Rob Huffman Wins 2003 Goodies Dash Race using the True Laser Track

The True Laser Track (TLT) will become as essential as a set of scales.
You'll either buy and use the TLT, or you'll be following someone that did.

"We have adapters for everything from Winston Cup to Quarter Midgets."

How To Use The True Laser Track


The old way to track a car was, you take a string and pull it along the side of the car, taking a couple of jack stands to hold the string taunt and start to measure in to the wheel. You could measure in to the tire or in to the rim to get equal measurements. Then you would go up to the front and do the same thing. The problem with this type of measuring is, how much run out is in the rim and how much run out is in the tire sidewall when it’s mounted? This was never an accurate way to measure. We are going to show you the new way of tracking the car that is highly accurate using the True Laser Track *(TLT)

Tracking a car is trying to figure out the relationship between all four corners of a car, with your goal being to create less drag and less rolling resistance as you drive down the road, race track or drag strip. You also need to know how each tires contact patch with the road compares to the other 3 tires that are on the vehicle.

“True Laser Track”, is the most accurate way to check a car. We’re not the inventor of the laser but there are several different tools out there right now that use a laser string. They put the measurement to the wheel, and we all know there is run out in the rims and there is run out in the tires. What is different about ours is, it goes to the spindle. The spindle, or even measuring at the end of the hub using our True Laser Track has virtually no run out (less than half a thousandths) If you set track / toe and use the old method of going off the tire or the rim, you are usually setting the toe out at about an 1/8 of an inch.
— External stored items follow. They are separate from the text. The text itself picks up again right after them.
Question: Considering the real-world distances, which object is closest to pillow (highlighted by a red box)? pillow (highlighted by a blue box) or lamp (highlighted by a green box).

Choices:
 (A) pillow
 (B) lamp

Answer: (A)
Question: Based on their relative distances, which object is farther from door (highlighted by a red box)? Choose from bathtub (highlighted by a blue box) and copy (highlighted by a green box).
On a half mile oval your going to scrub (drag) that left front tire a 153 inches per LAP!!!. If you measure toe with the True Laser Track your going to set the toe to 20 thousandths. You’ll only drag that tire less than 20 inches per lap!!!!!. So everything being equal your car is going to be faster.

The True Laser Track mandrels (bases) are made out of 60/61; T6 so it’s good and rugged. The mandrels and each Adapter piece are machined within a half of a thousandth. All these adapters are spun on a surface plate with a dial indicator and show less than half a thousandths movement. If you should measure one of your hairs, that is three thousandths. So that is how accurate we are. Our lasers are built by the same company that produces them for the military and are built to military specs. These lasers are accurate within 2/10 of thousandths per inch at a hundred feet these are HIGHLY accurate lasers.

Please remember before you start - you can’t have any bent spindles or a bent rear-end. If you think you have a bent rear end, the True Laser Track will find it, so go to your “setting your rear dimensions” now. To assure accuracy you want to start with straight pieces.

* You need to set the ride height of the car. (You can do this by making ride height blocks to stabilize the chassis.)

* Remove the front dust covers and the rear drive flanges. Make sure there is no silicone or gasket material. Also, make sure there are no burrs on the flanges. Clean thoroughly, to ensure a proper mounting surface to the laser.

* Center the steering. (This is essential so you can set the right side wheels parallel.)

* Bolt the True Laser Track (mandrel/laser) with your specific adaptor to all four hubs.